## Data supplied
****************

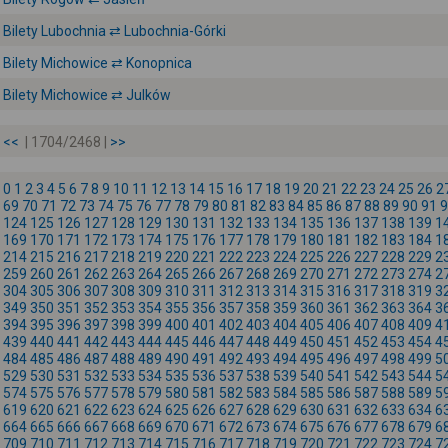
Bilety Lubochnia ⇄ Lubochnia-Górki
Bilety Michowice ⇄ Konopnica
Bilety Michowice ⇄ Julków
<<
| 1704/2468 |
>>
0
1
2
3
4
5
6
7
8
9
10
11
12
13
14
15
16
17
18
19
20
21
22
23
24
25
26
2
69
70
71
72
73
74
75
76
77
78
79
80
81
82
83
84
85
86
87
88
89
90
91
9
124
125
126
127
128
129
130
131
132
133
134
135
136
137
138
139
1
169
170
171
172
173
174
175
176
177
178
179
180
181
182
183
184
1
214
215
216
217
218
219
220
221
222
223
224
225
226
227
228
229
2
259
260
261
262
263
264
265
266
267
268
269
270
271
272
273
274
2
304
305
306
307
308
309
310
311
312
313
314
315
316
317
318
319
3
349
350
351
352
353
354
355
356
357
358
359
360
361
362
363
364
3
394
395
396
397
398
399
400
401
402
403
404
405
406
407
408
409
4
439
440
441
442
443
444
445
446
447
448
449
450
451
452
453
454
4
484
485
486
487
488
489
490
491
492
493
494
495
496
497
498
499
5
529
530
531
532
533
534
535
536
537
538
539
540
541
542
543
544
5
574
575
576
577
578
579
580
581
582
583
584
585
586
587
588
589
5
619
620
621
622
623
624
625
626
627
628
629
630
631
632
633
634
6
664
665
666
667
668
669
670
671
672
673
674
675
676
677
678
679
6
709
710
711
712
713
714
715
716
717
718
719
720
721
722
723
724
7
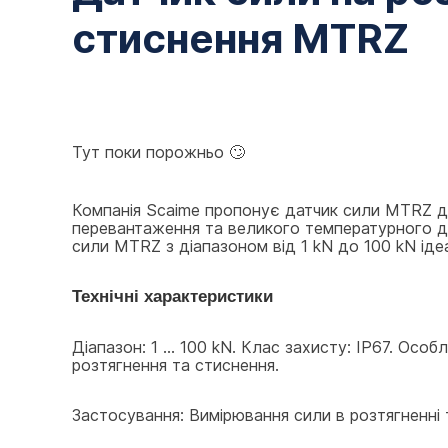
стиснення MTRZ
Тут поки порожньо 🙄
Компанія Scaime пропонує датчик сили MTRZ дл
перевантаження та великого температурного діа
сили MTRZ з діапазоном від 1 kN до 100 kN іде
Технічні характеристики
Діапазон: 1 ... 100 kN. Клас захисту: IP67. Осо
розтягнення та стиснення.
Застосування: Вимірювання сили в розтягненні 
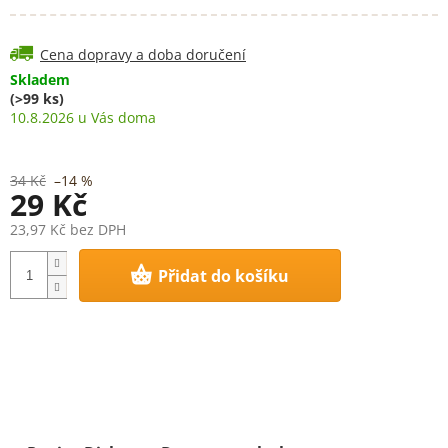
Cena dopravy a doba doručení
Skladem
(>99 ks)
10.8.2026
34 Kč
–14 %
29 Kč
23,97 Kč bez DPH
Měrná
Přidat do košíku
cena:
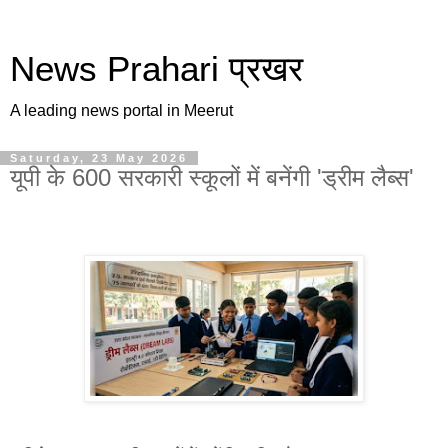
News Prahari प्रखर
A leading news portal in Meerut
Saturday, 23 May 2026
यूपी के 600 सरकारी स्कूलों में बनेंगी 'ड्रीम लैब्स'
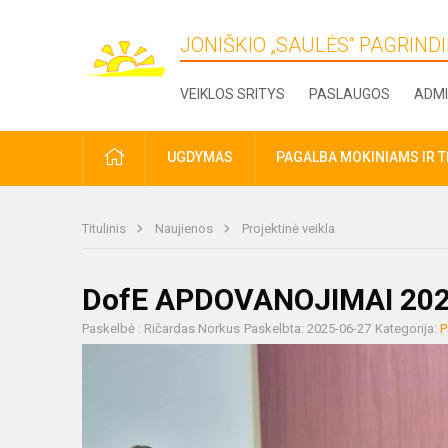
JONIŠKIO „SAULĖS“ PAGRIN
VEIKLOS SRITYS
PASLAUGOS
ADMI
PRADŽIA
UGDYMAS
PAGALBA MOKINIAMS IR 
Titulinis
Naujienos
Projektinė veikla
DofE APDOVANOJIMAI 20
Paskelbė : Ričardas Norkus
Paskelbta: 2025-06-27
Kategorija:
P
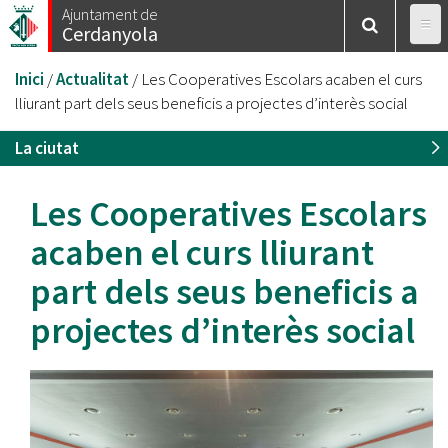
Vés
Ajuntament de
Cerdanyola
al
contingut
Esteu
Inici
/
Actualitat
/
Les Cooperatives Escolars acaben el curs
aquí
lliurant part dels seus beneficis a projectes d’interès social
La ciutat
Les Cooperatives Escolars
acaben el curs lliurant
part dels seus beneficis a
projectes d’interès social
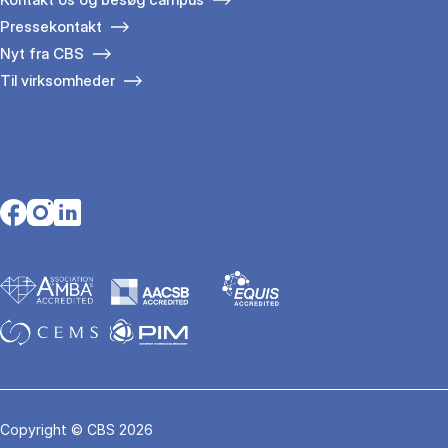
Pressekontakt
Nyt fra CBS
Til virksomheder
Opens in a new tab
Opens in a new tab
Opens in a new tab
Copyright © CBS 2026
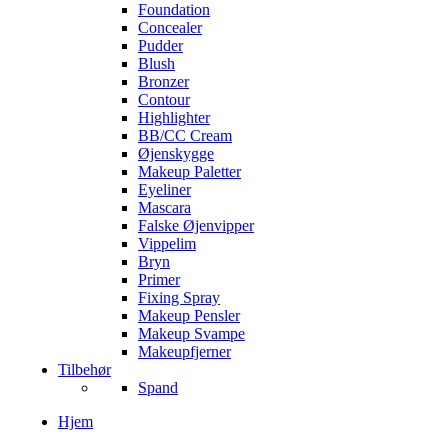
Foundation
Concealer
Pudder
Blush
Bronzer
Contour
Highlighter
BB/CC Cream
Øjenskygge
Makeup Paletter
Eyeliner
Mascara
Falske Øjenvipper
Vippelim
Bryn
Primer
Fixing Spray
Makeup Pensler
Makeup Svampe
Makeupfjerner
Tilbehør
Spand
Hjem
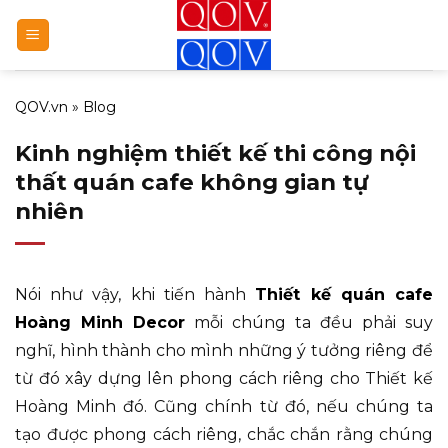
Bỏ
qua
nội
dung
QOV.vn
»
Blog
Kinh nghiệm thiết kế thi công nội
thất quán cafe không gian tự
nhiên
Nói như vậy, khi tiến hành
Thiết kế quán cafe
Hoàng Minh Decor
mỗi chúng ta đều phải suy
nghĩ, hình thành cho mình những ý tưởng riêng để
từ đó xây dựng lên phong cách riêng cho Thiết kế
Hoàng Minh đó. Cũng chính từ đó, nếu chúng ta
tạo được phong cách riêng, chắc chắn rằng chúng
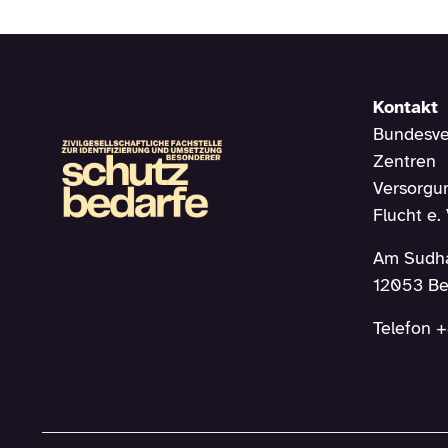
Kontakt
Bundesve
Zentren
Versorgun
Flucht e. 
Am Sudh
12053 Be
Telefon +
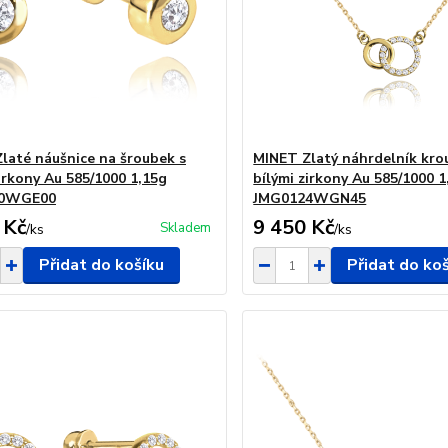
laté náušnice na šroubek s
MINET Zlatý náhrdelník kro
zirkony Au 585/1000 1,15g
bílými zirkony Au 585/1000 1
50WGE00
JMG0124WGN45
 Kč
9 450 Kč
Skladem
/
ks
/
ks
Přidat do košíku
Přidat do ko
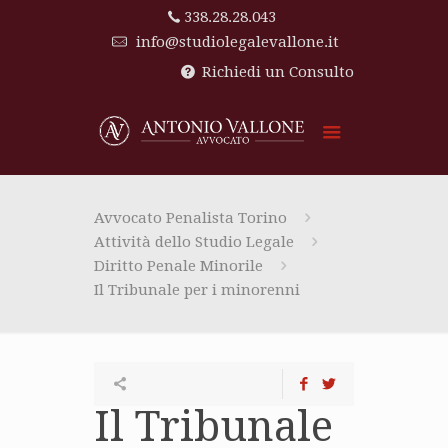
338.28.28.043
info@studiolegalevallone.it
Richiedi un Consulto
Avvocato Penalista Torino
Attività dello Studio Legale
Diritto Penale Minorile
Il Tribunale per i minorenni
Il Tribunale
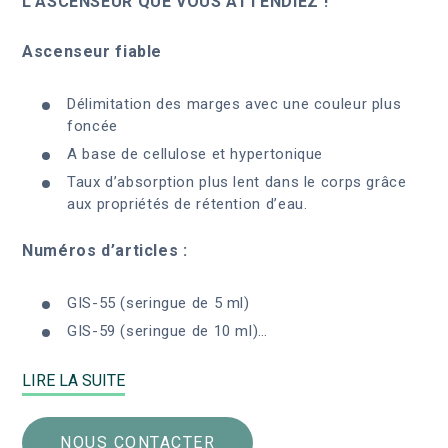
L’ASCENSEUR QUE VOUS ATTENDIEZ !
Ascenseur fiable
Délimitation des marges avec une couleur plus
foncée
A base de cellulose et hypertonique
Taux d’absorption plus lent dans le corps grâce
aux propriétés de rétention d’eau.
Numéros d’articles :
GIS-55 (seringue de 5 ml)
GIS-59 (seringue de 10 ml)…
LIRE LA SUITE
NOUS CONTACTER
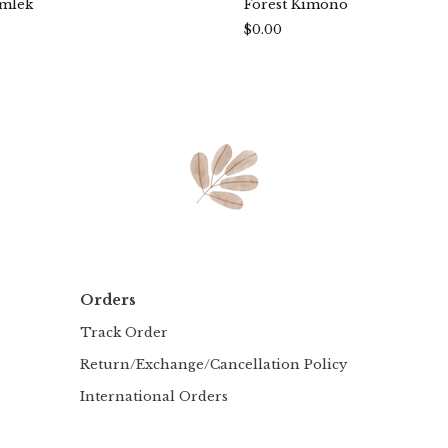
ömlek
Forest Kimono
$0.00
Orders
Track Order
Return/Exchange/Cancellation Policy
International Orders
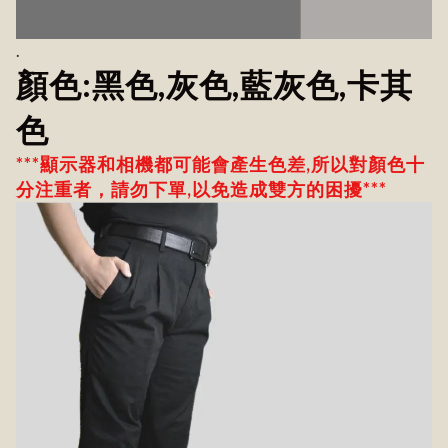
.
顏色:黑色,灰色,藍灰色,卡其
色
***顯示器和相機都可能會產生色差,所以對顏色十
分注重者，請勿下單,以免造成雙方的困擾***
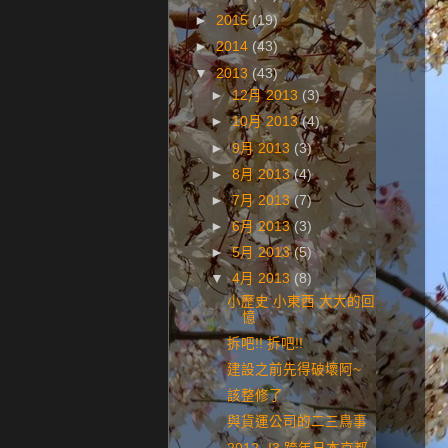
►
2015
(19)
►
2014
(43)
▼
2013
(43)
►
12月 2013
(3)
►
10月 2013
(4)
►
9月 2013
(3)
►
8月 2013
(4)
►
7月 2013
(7)
►
6月 2013
(3)
►
5月 2013
(5)
▼
4月 2013
(8)
小歷史 小東西 大大的回
憶
拆吧!! 拆吧!!
建設之前先得破壞阿~
該整修了
與貨運公司的二三鳥事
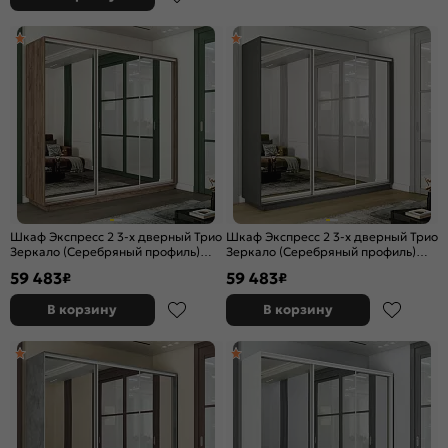
Шкаф Экспресс 2 3-х дверный Трио
Шкаф Экспресс 2 3-х дверный Трио
Зеркало (Серебряный профиль)
Зеркало (Серебряный профиль)
Дуб Крафт Табачный
Серый Диамант 2400x2200x600
59 483
59 483
₽
₽
2400x2200x600
В корзину
В корзину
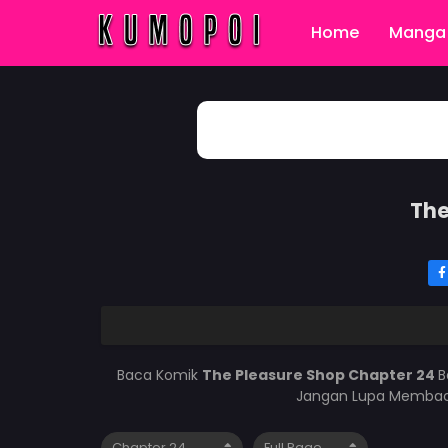
Home
Manga 
The
Baca Komik
The Pleasure Shop Chapter 24
B
Jangan Lupa Membaca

****************

## Problem description
Copy every line of the data above in which the string "projectes" appears.

## Answer to the problem
lliurant part dels seus beneficis a projectes d’interès social
projectes d’interès social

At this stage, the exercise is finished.